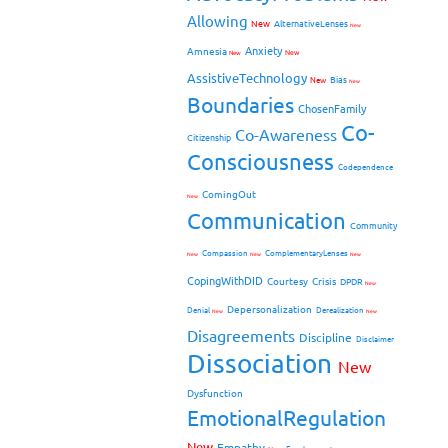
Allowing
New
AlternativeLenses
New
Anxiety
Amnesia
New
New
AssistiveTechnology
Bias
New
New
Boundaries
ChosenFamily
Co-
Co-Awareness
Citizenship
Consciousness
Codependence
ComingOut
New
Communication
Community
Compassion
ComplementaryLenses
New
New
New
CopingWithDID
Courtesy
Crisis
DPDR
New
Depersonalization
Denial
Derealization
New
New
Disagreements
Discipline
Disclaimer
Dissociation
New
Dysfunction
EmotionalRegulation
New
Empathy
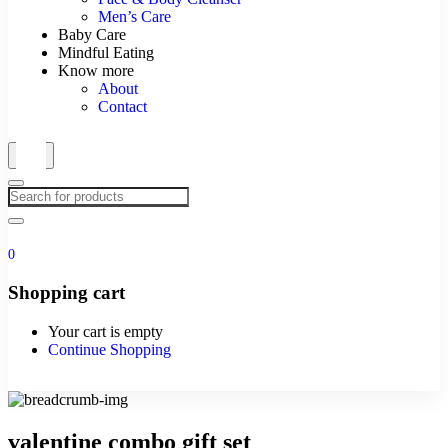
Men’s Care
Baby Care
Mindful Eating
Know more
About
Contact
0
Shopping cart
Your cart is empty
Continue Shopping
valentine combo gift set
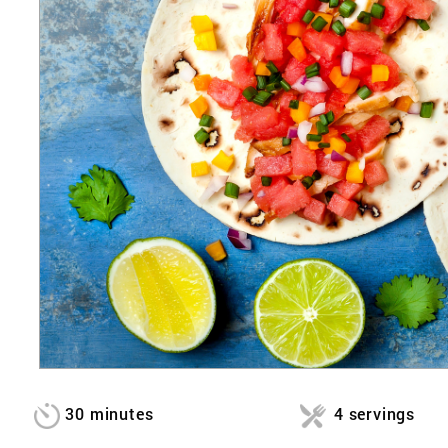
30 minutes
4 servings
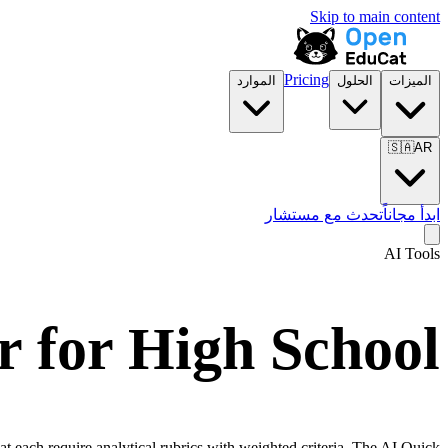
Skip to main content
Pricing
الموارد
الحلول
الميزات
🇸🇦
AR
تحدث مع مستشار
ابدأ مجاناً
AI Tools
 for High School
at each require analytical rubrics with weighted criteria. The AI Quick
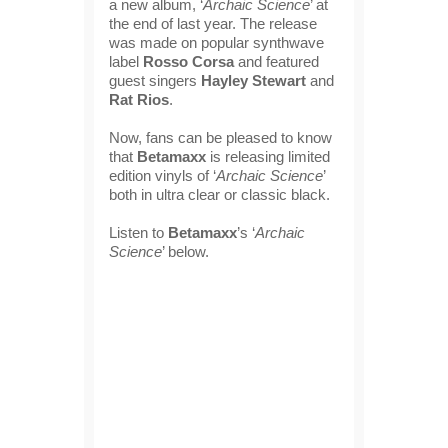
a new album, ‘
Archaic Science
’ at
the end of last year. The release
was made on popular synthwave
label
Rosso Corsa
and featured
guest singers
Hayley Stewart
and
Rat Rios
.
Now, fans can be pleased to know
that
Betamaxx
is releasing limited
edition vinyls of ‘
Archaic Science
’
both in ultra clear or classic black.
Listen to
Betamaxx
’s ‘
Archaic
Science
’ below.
....
**What this task involves**
Output all the material exactly. The pictures are to be left out.

**Task response**
Allowing
New
AlternativeLenses
New
Anxiety
Amnesia
New
New
AssistiveTechnology
Bias
New
New
Boundaries
ChosenFamily
Co-
Co-Awareness
Citizenship
Consciousness
Codependence
ComingOut
New
Communication
Community
Compassion
ComplementaryLenses
New
New
New
CopingWithDID
Courtesy
Crisis
DPDR
New
Depersonalization
Denial
Derealization
New
New
Disagreements
Discipline
Disclaimer
Dissociation
New
Dysfunction
EmotionalRegulation
New
Empathy
Men’s Care
Baby Care
Mindful Eating
Know more
About
Contact
0
Shopping cart
Your cart is empty
Continue Shopping
valentine combo gift set
30 minutes
4 servings
Skip to main content
Pricing
الموارد
الحلول
الميزات
🇸🇦
AR
تحدث مع مستشار
ابدأ مجاناً
AI Tools
 for High School
at each require analytical rubrics with weighted criteria. The AI Quick
a new album, ‘
Archaic Science
’ at
the end of last year. The release
was made on popular synthwave
label
Rosso Corsa
and featured
guest singers
Hayley Stewart
and
Rat Rios
.
Now, fans can be pleased to know
that
Betamaxx
is releasing limited
edition vinyls of ‘
Archaic Science
’
both in ultra clear or classic black.
Listen to
Betamaxx
’s ‘
Archaic
Science
’ below.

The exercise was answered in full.